> _TASK GOAL_:
Scan the entries and state how many lines contain "eligible". Write no other text.

> _DATA SHOWN_:

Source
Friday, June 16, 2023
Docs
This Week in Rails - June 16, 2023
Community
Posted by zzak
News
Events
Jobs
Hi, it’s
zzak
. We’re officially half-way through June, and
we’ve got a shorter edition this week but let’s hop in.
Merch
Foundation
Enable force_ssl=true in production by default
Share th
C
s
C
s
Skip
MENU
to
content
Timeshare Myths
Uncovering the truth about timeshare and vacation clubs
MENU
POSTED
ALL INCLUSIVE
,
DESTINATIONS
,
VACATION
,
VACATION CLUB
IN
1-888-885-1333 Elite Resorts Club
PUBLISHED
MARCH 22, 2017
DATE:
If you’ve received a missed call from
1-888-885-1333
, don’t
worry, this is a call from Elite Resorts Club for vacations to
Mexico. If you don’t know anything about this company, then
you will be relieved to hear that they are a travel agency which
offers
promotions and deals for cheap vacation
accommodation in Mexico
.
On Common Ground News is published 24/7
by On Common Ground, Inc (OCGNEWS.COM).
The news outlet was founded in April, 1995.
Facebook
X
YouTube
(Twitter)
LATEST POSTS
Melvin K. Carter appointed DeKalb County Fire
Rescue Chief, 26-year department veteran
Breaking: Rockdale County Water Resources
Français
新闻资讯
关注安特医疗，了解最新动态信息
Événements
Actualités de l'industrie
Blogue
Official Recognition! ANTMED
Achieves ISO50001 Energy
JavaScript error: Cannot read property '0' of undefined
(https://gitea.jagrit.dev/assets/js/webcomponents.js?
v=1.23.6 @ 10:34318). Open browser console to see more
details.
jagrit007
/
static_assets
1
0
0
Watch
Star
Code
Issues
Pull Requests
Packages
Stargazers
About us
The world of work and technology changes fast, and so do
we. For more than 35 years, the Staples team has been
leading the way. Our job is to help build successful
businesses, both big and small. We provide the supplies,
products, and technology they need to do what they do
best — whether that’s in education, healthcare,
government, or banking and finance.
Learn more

* * *

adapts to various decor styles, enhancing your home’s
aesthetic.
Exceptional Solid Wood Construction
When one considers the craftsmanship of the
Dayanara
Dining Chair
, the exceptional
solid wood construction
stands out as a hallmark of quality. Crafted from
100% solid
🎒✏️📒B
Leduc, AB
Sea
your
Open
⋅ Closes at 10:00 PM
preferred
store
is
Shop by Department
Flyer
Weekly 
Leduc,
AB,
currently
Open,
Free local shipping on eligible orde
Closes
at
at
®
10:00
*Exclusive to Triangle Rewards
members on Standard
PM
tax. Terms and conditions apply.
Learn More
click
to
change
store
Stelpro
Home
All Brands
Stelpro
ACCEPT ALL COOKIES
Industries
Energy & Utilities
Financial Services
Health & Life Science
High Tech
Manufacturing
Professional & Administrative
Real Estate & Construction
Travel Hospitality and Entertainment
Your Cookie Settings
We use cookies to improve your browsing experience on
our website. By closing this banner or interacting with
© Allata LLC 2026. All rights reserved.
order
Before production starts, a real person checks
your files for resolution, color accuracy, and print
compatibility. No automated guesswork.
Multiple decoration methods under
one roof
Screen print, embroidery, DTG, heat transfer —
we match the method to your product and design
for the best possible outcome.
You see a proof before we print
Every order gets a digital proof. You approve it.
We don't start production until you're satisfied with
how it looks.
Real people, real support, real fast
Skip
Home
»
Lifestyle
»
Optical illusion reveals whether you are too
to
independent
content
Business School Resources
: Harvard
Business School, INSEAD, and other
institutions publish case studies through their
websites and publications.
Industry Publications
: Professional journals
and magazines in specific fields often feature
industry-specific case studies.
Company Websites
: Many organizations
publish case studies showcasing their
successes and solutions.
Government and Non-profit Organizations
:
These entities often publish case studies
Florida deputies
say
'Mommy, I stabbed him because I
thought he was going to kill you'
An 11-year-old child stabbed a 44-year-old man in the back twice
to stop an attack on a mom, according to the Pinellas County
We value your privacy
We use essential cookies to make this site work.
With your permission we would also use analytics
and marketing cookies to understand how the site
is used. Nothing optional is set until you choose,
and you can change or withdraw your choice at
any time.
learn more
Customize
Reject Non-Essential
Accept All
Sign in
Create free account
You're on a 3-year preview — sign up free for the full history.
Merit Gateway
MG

--

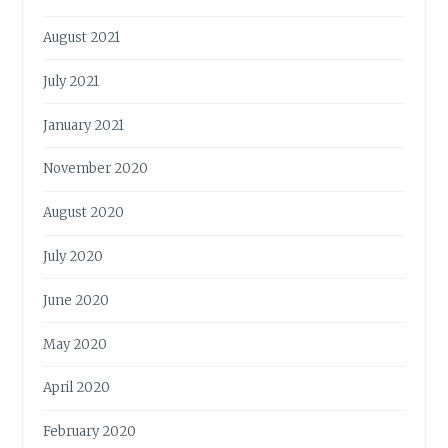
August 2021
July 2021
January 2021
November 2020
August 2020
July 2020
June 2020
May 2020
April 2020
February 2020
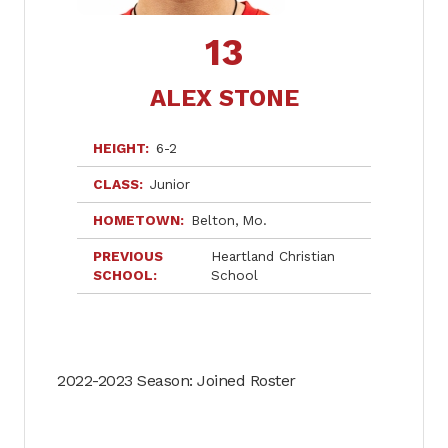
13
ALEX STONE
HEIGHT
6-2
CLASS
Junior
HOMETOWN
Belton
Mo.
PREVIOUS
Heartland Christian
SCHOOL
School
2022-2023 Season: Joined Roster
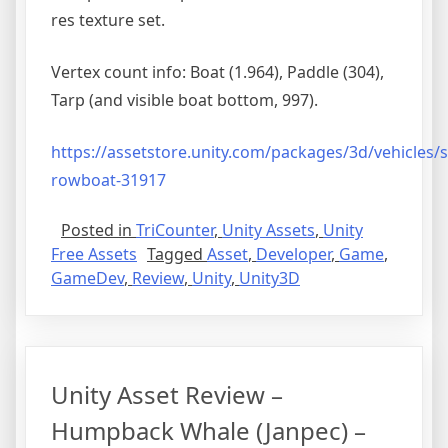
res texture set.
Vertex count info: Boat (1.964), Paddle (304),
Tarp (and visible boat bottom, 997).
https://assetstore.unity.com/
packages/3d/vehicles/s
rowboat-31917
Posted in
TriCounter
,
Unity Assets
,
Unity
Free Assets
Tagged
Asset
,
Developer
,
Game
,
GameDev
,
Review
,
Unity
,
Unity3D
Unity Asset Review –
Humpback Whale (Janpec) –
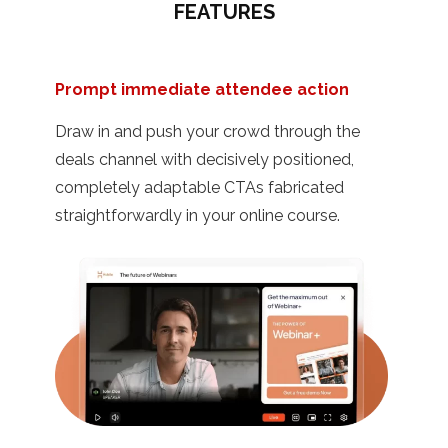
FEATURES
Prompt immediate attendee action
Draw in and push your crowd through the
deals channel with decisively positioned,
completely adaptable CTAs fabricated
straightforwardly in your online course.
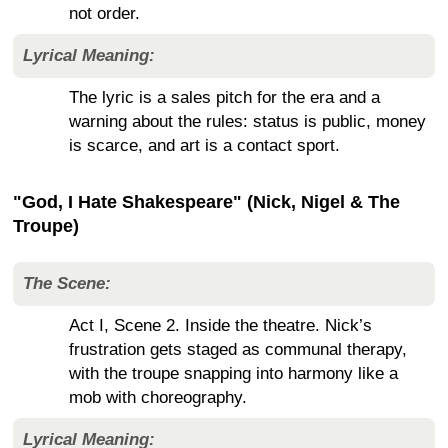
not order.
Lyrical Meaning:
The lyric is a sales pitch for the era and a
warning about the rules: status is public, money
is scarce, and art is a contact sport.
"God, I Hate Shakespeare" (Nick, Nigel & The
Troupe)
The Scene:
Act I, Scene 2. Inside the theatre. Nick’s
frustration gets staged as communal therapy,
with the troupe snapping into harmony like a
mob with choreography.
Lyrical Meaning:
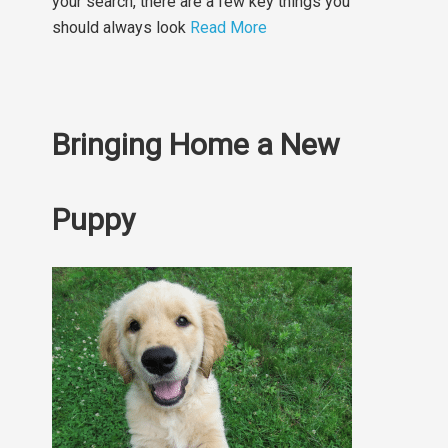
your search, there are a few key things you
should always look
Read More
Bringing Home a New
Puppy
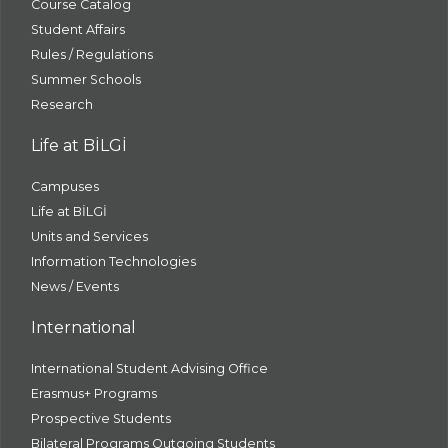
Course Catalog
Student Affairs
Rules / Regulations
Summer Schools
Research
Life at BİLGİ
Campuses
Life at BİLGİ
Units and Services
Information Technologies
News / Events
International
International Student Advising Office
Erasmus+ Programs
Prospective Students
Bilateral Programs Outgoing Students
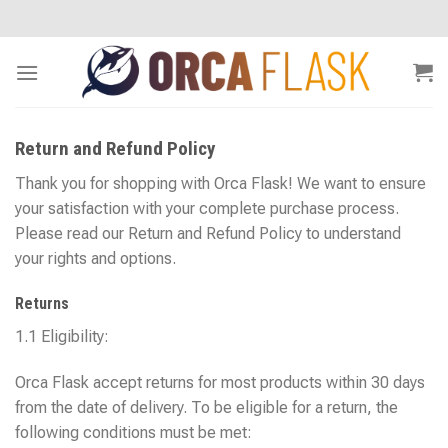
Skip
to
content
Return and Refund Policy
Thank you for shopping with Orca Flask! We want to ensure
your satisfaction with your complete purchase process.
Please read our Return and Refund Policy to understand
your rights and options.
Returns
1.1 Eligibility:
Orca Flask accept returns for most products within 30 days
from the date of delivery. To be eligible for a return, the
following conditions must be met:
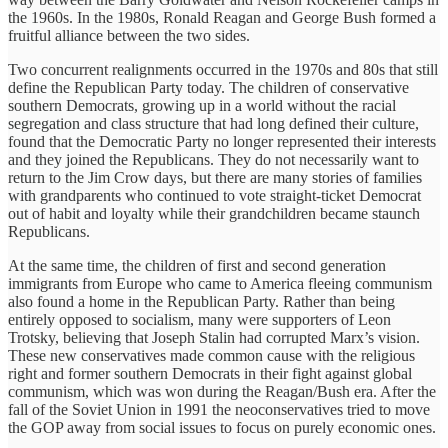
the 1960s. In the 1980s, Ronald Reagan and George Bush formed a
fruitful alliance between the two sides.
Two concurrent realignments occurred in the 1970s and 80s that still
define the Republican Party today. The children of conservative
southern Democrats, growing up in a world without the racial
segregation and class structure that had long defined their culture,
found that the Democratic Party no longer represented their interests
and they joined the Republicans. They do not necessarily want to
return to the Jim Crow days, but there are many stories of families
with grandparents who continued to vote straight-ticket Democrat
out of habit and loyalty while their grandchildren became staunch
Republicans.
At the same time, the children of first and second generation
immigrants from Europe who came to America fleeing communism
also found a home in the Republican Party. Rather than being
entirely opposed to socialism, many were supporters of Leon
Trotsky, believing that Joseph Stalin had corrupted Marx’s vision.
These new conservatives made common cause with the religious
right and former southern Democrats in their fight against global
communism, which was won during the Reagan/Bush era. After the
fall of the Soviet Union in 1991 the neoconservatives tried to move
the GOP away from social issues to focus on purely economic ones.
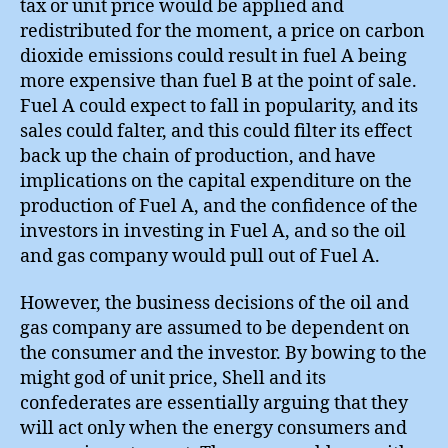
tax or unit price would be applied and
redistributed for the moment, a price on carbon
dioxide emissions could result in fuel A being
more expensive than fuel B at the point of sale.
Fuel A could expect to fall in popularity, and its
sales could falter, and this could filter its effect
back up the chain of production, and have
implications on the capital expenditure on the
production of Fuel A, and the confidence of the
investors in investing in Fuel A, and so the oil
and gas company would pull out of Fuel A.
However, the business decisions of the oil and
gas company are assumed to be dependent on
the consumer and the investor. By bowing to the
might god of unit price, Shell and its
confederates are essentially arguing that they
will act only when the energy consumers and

> _ANSWER_:
2